--- START ---

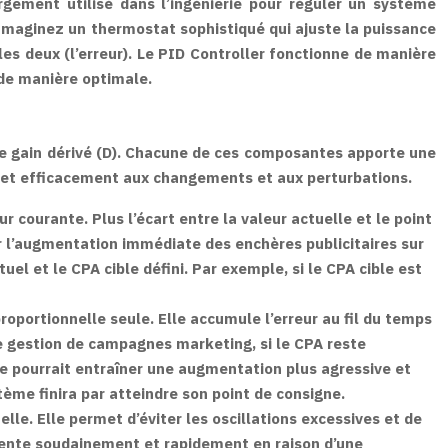
rgement utilisé dans l’ingénierie pour réguler un système
 Imaginez un thermostat sophistiqué qui ajuste la puissance
les deux (l’erreur). Le PID Controller fonctionne de manière
 de manière optimale.
t le gain dérivé (D). Chacune de ces composantes apporte une
t et efficacement aux changements et aux perturbations.
 courante. Plus l’écart entre la valeur actuelle et le point
par l’augmentation immédiate des enchères publicitaires sur
uel et le CPA cible défini. Par exemple, si le CPA cible est
oportionnelle seule. Elle accumule l’erreur au fil du temps
e gestion de campagnes marketing, si le CPA reste
e pourrait entraîner une augmentation plus agressive et
ème finira par atteindre son point de consigne.
le. Elle permet d’éviter les oscillations excessives et de
gmente soudainement et rapidement en raison d’une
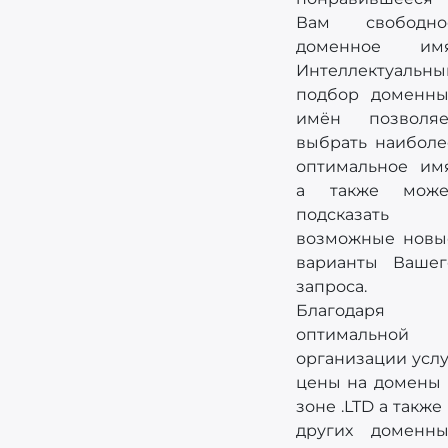
Вам свободно
доменное имя
Интеллектуальны
подбор доменны
имён позволяе
выбрать наиболе
оптимальное имя
а также може
подсказать
возможные новы
варианты Вашег
запроса.
Благодаря
оптимальной
организации услу
цены на домены 
зоне .LTD а также
других доменны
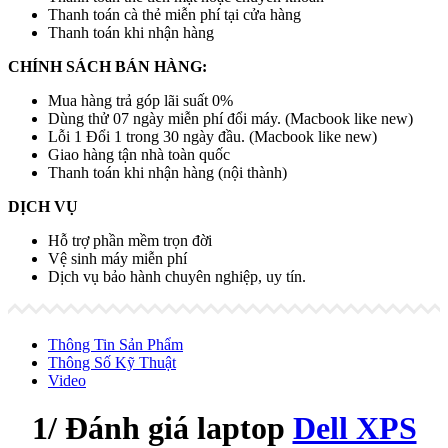
Thanh toán cà thẻ miễn phí tại cửa hàng
Thanh toán khi nhận hàng
CHÍNH SÁCH BÁN HÀNG:
Mua hàng trả góp lãi suất 0%
Dùng thử 07 ngày miễn phí đổi máy. (Macbook like new)
Lỗi 1 Đổi 1 trong 30 ngày đầu. (Macbook like new)
Giao hàng tận nhà toàn quốc
Thanh toán khi nhận hàng (nội thành)
DỊCH VỤ
Hỗ trợ phần mềm trọn đời
Vệ sinh máy miễn phí
Dịch vụ bảo hành chuyên nghiệp, uy tín.
Thông Tin Sản Phẩm
Thông Số Kỹ Thuật
Video
1/ Đánh giá laptop
Dell XPS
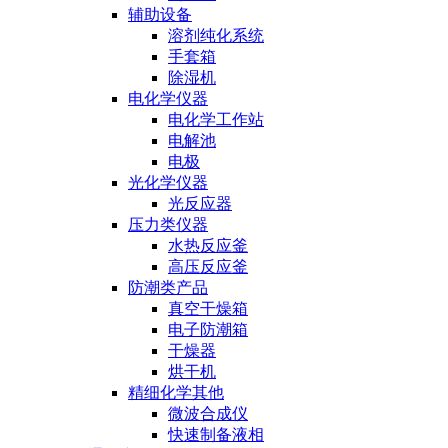
辅助设备
溶剂纯化系统
手套箱
除湿机
电化学仪器
电化学工作站
电解池
电极
光化学仪器
光反应器
压力类仪器
水热反应釜
高压反应釜
防潮类产品
真空干燥箱
电子防潮箱
干燥器
烘干机
精细化学其他
微波合成仪
快速制备液相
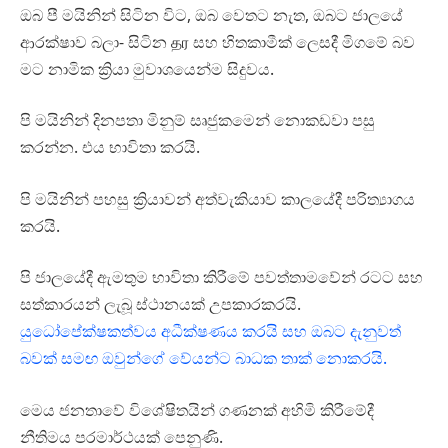
ඔබ පී මයිනින් සිටින විට, ඔබ වෙතට නැත, ඔබට ජාලයේ
ආරක්ෂාව බලා- සිටින தர සහ හිතකාමීක් ලෙසදී මිගමේ බව
මට නාමික ක්‍රියා මුවාශයෙන්ම සිදුවය.
පි මයිනින් දිනපතා මිනුම් සෘජුකමෙන් නොකඩවා පසු
කරන්න. එය භාවිතා කරයි.
පි මයිනින් පහසු ක්‍රියාවන් අත්වැකියාව කාලයේදී පරිත්‍යාගය
කරයි.
පි ජාලයේදී ඇමතුම භාවිතා කිරීමේ පවත්තාමවේන් රටට සහ
සත්කාරයන් ලැබූ ස්ථානයක් උපකාරකරයි.
යුධෝපේක්ෂකත්වය අධීක්ෂණය කරයි සහ ඔබට දැනුවත්
බවක් සමඟ ඔවුන්ගේ වේයන්ට බාධක තාක් නොකරයි.
මෙය ජනතාවේ විශේෂිතයින් ගණනක් අහිමි කිරීමේදී
නීතිමය පරමාර්ථයක් පෙනුණි.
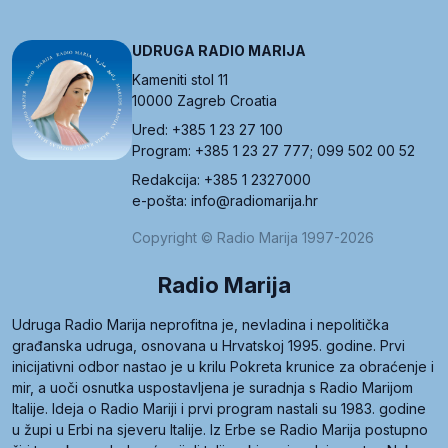
UDRUGA RADIO MARIJA
Kameniti stol 11
10000 Zagreb Croatia
Ured: +385 1 23 27 100
Program: +385 1 23 27 777; 099 502 00 52
Redakcija: +385 1 2327000
e-pošta: info@radiomarija.hr
Copyright © Radio Marija 1997-2026
Radio Marija
Udruga Radio Marija neprofitna je, nevladina i nepolitička
građanska udruga, osnovana u Hrvatskoj 1995. godine. Prvi
inicijativni odbor nastao je u krilu Pokreta krunice za obraćenje i
mir, a uoči osnutka uspostavljena je suradnja s Radio Marijom
Italije. Ideja o Radio Mariji i prvi program nastali su 1983. godine
u župi u Erbi na sjeveru Italije. Iz Erbe se Radio Marija postupno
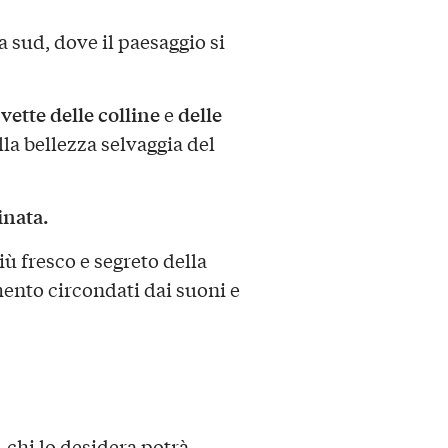
 sud, dove il paesaggio si
vette delle colline
delle
e
la bellezza selvaggia del
inata.
più fresco e segreto della
ento circondati dai suoni e
, chi lo desidera potrà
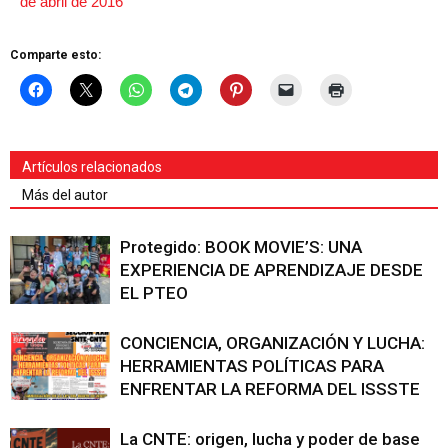
Comparte esto:
Artículos relacionados
Más del autor
Protegido: BOOK MOVIE’S: UNA
EXPERIENCIA DE APRENDIZAJE DESDE
EL PTEO
CONCIENCIA, ORGANIZACIÓN Y LUCHA:
HERRAMIENTAS POLÍTICAS PARA
ENFRENTAR LA REFORMA DEL ISSSTE
La CNTE: origen, lucha y poder de base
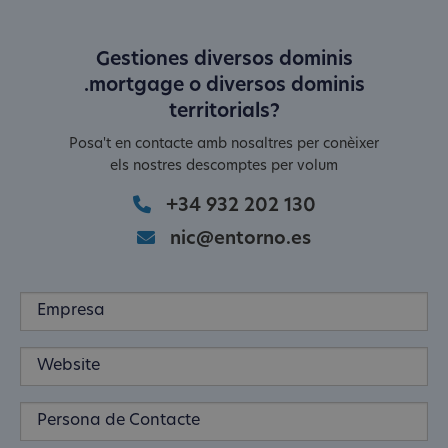
Gestiones diversos dominis
.mortgage o diversos dominis
territorials?
Posa't en contacte amb nosaltres per conèixer
els nostres descomptes per volum
+34 932 202 130
nic@entorno.es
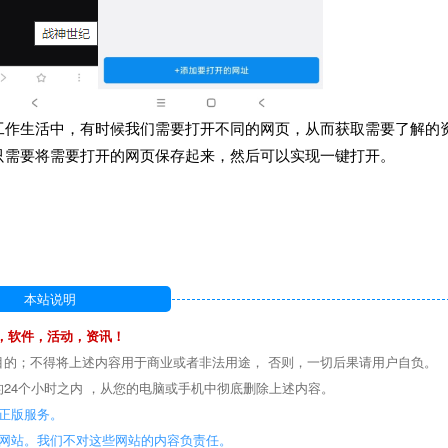
工作生活中，有时候我们需要打开不同的网页，从而获取需要了解的
只需要将需要打开的网页保存起来，然后可以实现一键打开。
本站说明
，软件，活动，资讯！
目的；不得将上述内容用于商业或者非法用途， 否则，一切后果请用户自负。
24个小时之内 ，从您的电脑或手机中彻底删除上述内容。
正版服务。
些网站。我们不对这些网站的内容负责任。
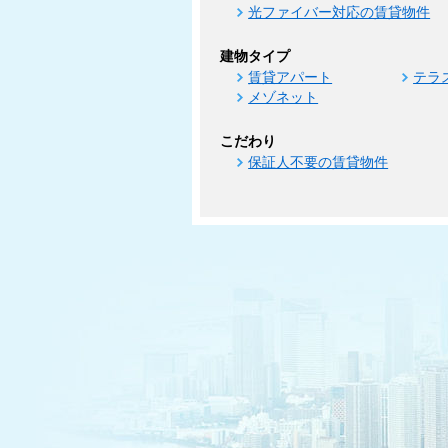
光ファイバー対応の賃貸物件
建物タイプ
賃貸アパート
テラ
メゾネット
こだわり
保証人不要の賃貸物件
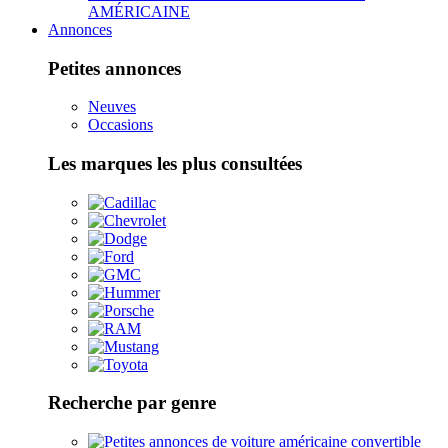
AMÉRICAINE
Annonces
Petites annonces
Neuves
Occasions
Les marques les plus consultées
Recherche par genre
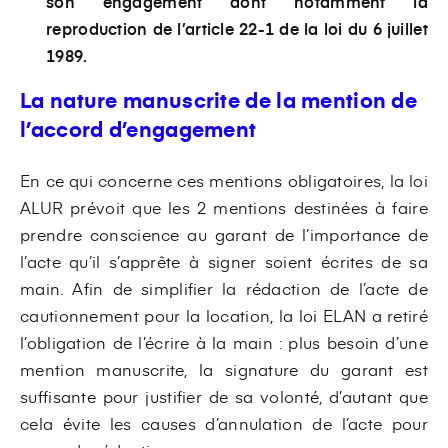
son engagement dont notamment la
reproduction de l’article 22-1 de la loi du 6 juillet
1989.
La nature manuscrite de la mention de
l’accord d’engagement
En ce qui concerne ces mentions obligatoires, la loi
ALUR prévoit que les 2 mentions destinées à faire
prendre conscience au garant de l’importance de
l’acte qu’il s’apprête à signer soient écrites de sa
main. Afin de simplifier la rédaction de l’acte de
cautionnement pour la location, la loi ELAN a retiré
l’obligation de l’écrire à la main : plus besoin d’une
mention manuscrite, la signature du garant est
suffisante pour justifier de sa volonté, d’autant que
cela évite les causes d’annulation de l’acte pour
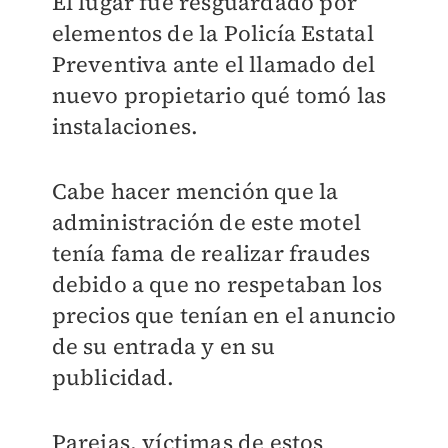
El lugar fue resguardado por
elementos de la Policía Estatal
Preventiva ante el llamado del
nuevo propietario qué tomó las
instalaciones.
Cabe hacer mención que la
administración de este motel
tenía fama de realizar fraudes
debido a que no respetaban los
precios que tenían en el anuncio
de su entrada y en su
publicidad.
Parejas, víctimas de estos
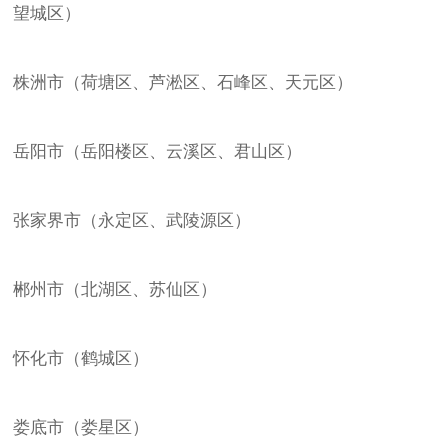
望城区）
株洲市（荷塘区、芦淞区、石峰区、天元区）
岳阳市（岳阳楼区、云溪区、君山区）
张家界市（永定区、武陵源区）
郴州市（北湖区、苏仙区）
怀化市（鹤城区）
娄底市（娄星区）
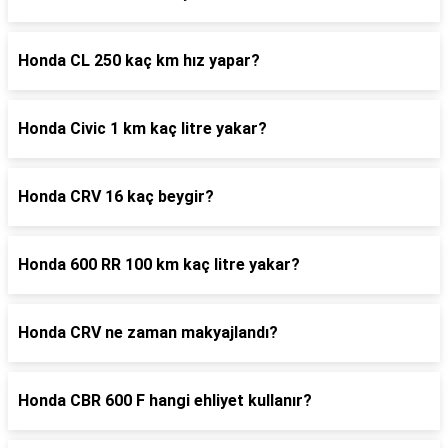
Honda CL 250 kaç km hız yapar?
Honda Civic 1 km kaç litre yakar?
Honda CRV 16 kaç beygir?
Honda 600 RR 100 km kaç litre yakar?
Honda CRV ne zaman makyajlandı?
Honda CBR 600 F hangi ehliyet kullanır?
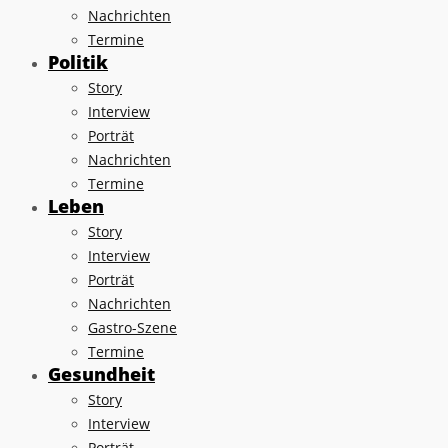
Nachrichten
Termine
Politik
Story
Interview
Porträt
Nachrichten
Termine
Leben
Story
Interview
Porträt
Nachrichten
Gastro-Szene
Termine
Gesundheit
Story
Interview
Porträt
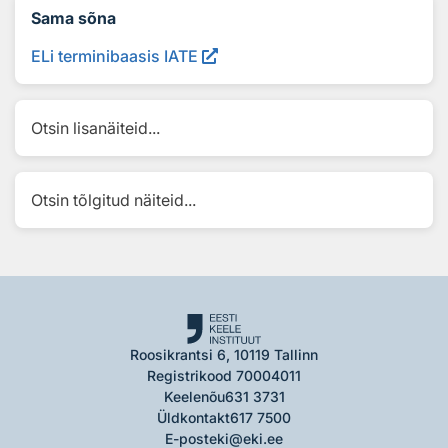
Sama sõna
ELi terminibaasis IATE
Otsin lisanäiteid...
Otsin tõlgitud näiteid...
Roosikrantsi 6, 10119 Tallinn
Registrikood 70004011
Keelenõu
631 3731
Üldkontakt
617 7500
E-post
eki@eki.ee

--- END ---

◆ **Exercise directions**:
A line counts if it contains the string "augmentation"; report how many lines in the material do, giving only the number.

◆ **Answer to this problem**:
2